To use the multiplicative‑weights version, replace

`OnlineRakingSGD` with `OnlineRakingMWU` and adjust the

`learning_rate` (a typical default is `1.0`).  See the docstrings

for full parameter descriptions.



## Simulation results



To understand the behaviour of the two update rules we simulated

three typical non‑stationary bias patterns: a **linear drift** in

demographic composition, a **sudden shift** halfway through the stream,

and an **oscillation** around the target frame.  For each scenario we

generated 300 observations per seed and averaged results over five

random seeds.  SGD used a learning rate of 5.0 and MWU used a

learning rate of 1.0 with three update steps per observation.  The

table below summarises the mean improvement in absolute margin error

relative to the unweighted baseline (positive values indicate an

improvement), the final effective sample size (ESS) and the mean final

loss (squared‑error on margins).  Higher ESS and larger improvements

are better.



| Scenario | Method | Age Imp (%) | Gender Imp (%) | Education Imp (%) | Region Imp (%) | Overall Imp (%) | Final ESS | Final Loss |

|---------|--------|-------------|---------------|------------------|---------------|----------------|---------:|-----------:|

| linear | SGD | 82.8 | 78.6 | 76.8 | 67.5 | 77.0 | 251.8 | 0.00147 |

| linear | MWU | 57.2 | 53.6 | 46.9 | 34.6 | 48.8 | 240.9 | 0.00676 |

| sudden | SGD | 82.9 | 82.3 | 79.6 | 63.5 | 79.5 | 225.5 | 0.00102 |

| sudden | MWU | 52.6 | 51.2 | 46.3 | 26.3 | 47.3 | 175.9 | 0.01235 |

| oscillating | SGD | 69.7 | 78.5 | 65.6 | 72.0 | 72.2 | 278.7 | 0.00023 |

| oscillating | MWU | 49.6 | 57.3 | 48.3 | 50.1 | 52.0 | 276.0 | 0.00048 |



**Interpretation**



* In all scenarios the online rakers dramatically reduce the margin

  errors relative to the unweighted baseline.  For example, in the

  sudden‑shift scenario the SGD raker reduces the average age error

  from 0.20 to about 0.03 (a 83% improvement).

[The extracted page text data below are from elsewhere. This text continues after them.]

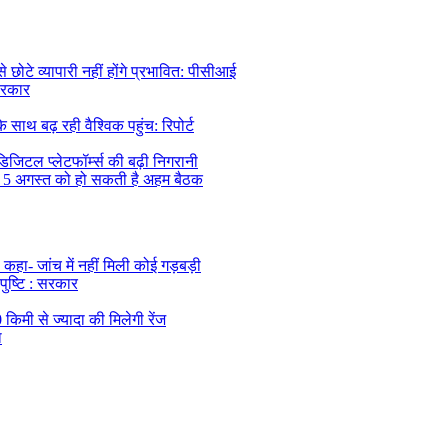
ोटे व्यापारी नहीं होंगे प्रभावित: पीसीआई
सरकार
थ बढ़ रही वैश्विक पहुंच: रिपोर्ट
िजिटल प्लेटफॉर्म्स की बढ़ी निगरानी
, 5 अगस्त को हो सकती है अहम बैठक
कहा- जांच में नहीं मिली कोई गड़बड़ी
 पुष्टि : सरकार
िमी से ज्यादा की मिलेगी रेंज
ा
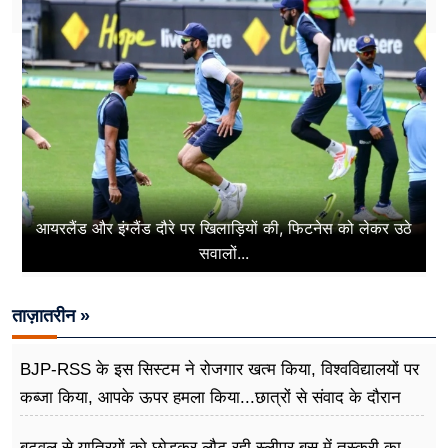
आयरलैंड और इंग्लैंड दौरे पर खिलाड़ियों की, फिटनेस को लेकर उठे
सवालों...
ताज़ातरीन »
BJP-RSS के इस सिस्टम ने रोजगार खत्म किया, विश्वविद्यालयों पर
कब्जा किया, आपके ऊपर हमला किया...छात्रों से संवाद के दौरान
बोले राहुल गांधी
बुटवल से यात्रियों को छोड़कर लौट रही स्लीपर बस में तस्करी का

* The SGD update consistently yields *higher* improvements and lower

  final loss than the MWU update, albeit at the cost of choosing a

  more aggressive learning rate.

* The MWU update, while less accurate in these settings, maintains

  comparable effective sample sizes and might be preferable when

  multiplicative adjustments are desired (e.g., when starting from

  unequal base weights).



You can reproduce these results or design new experiments by running



```bash

python -m onlinerake.simulation

```



from the repository root.  See the source of

`onlinerake/simulation.py` for details.



## Contributing



Pull requests are welcome!  Feel free to open issues if you find bugs

or have suggestions for new features, such as support for multi‑level

controls or adaptive learning‑rate schedules.